▶ _INSTRUCTIONS TO FOLLOW_: Wherever "Francisco" turns up in the entries, copy out the line that holds it.

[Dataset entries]
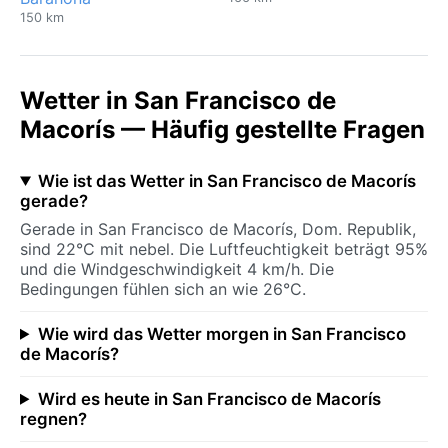
150 km
Wetter in San Francisco de
Macorís — Häufig gestellte Fragen
Wie ist das Wetter in San Francisco de Macorís
gerade?
Gerade in San Francisco de Macorís, Dom. Republik,
sind 22°C mit nebel. Die Luftfeuchtigkeit beträgt 95%
und die Windgeschwindigkeit 4 km/h. Die
Bedingungen fühlen sich an wie 26°C.
Wie wird das Wetter morgen in San Francisco
de Macorís?
Wird es heute in San Francisco de Macorís
regnen?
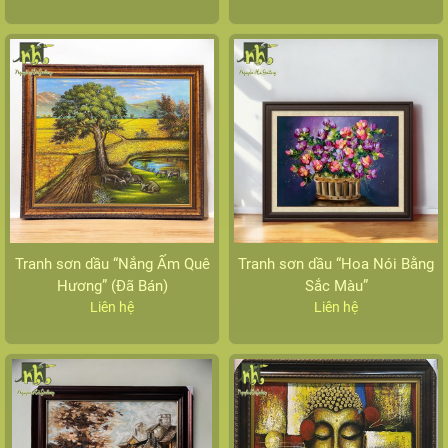
Tranh sơn dầu “Nắng Ấm Quê
Tranh sơn dầu “Hoa Nói Bằng
Hương” (Đã Bán)
Sắc Màu”
Liên hệ
Liên hệ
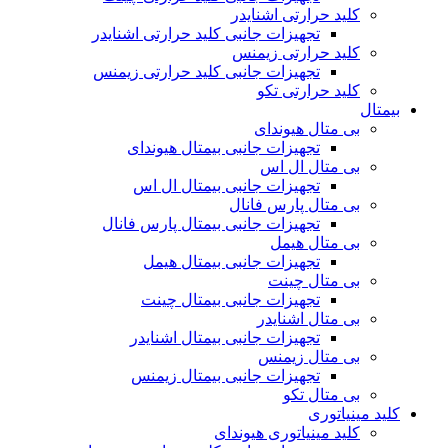
کلید حرارتی اشنایدر
تجهیزات جانبی کلید حرارتی اشنایدر
کلید حرارتی زیمنس
تجهیزات جانبی کلید حرارتی زیمنس
کلید حرارتی تکو
بیمتال
بی متال هیوندای
تجهیزات جانبی بیمتال هیوندای
بی متال ال اس
تجهیزات جانبی بیمتال ال اس
بی متال پارس فانال
تجهیزات جانبی بیمتال پارس فانال
بی متال هیمل
تجهیزات جانبی بیمتال هیمل
بی متال چینت
تجهیزات جانبی بیمتال چینت
بی متال اشنایدر
تجهیزات جانبی بیمتال اشنایدر
بی متال زیمنس
تجهیزات جانبی بیمتال زیمنس
بی متال تکو
کلید مینیاتوری
کلید مینیاتوری هیوندای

▶ _RESPONSE TO THE EXERCISE_:
Wetter in San Francisco de
Wie ist das Wetter in San Francisco de Macorís
Gerade in San Francisco de Macorís, Dom. Republik,
Wie wird das Wetter morgen in San Francisco
Wird es heute in San Francisco de Macorís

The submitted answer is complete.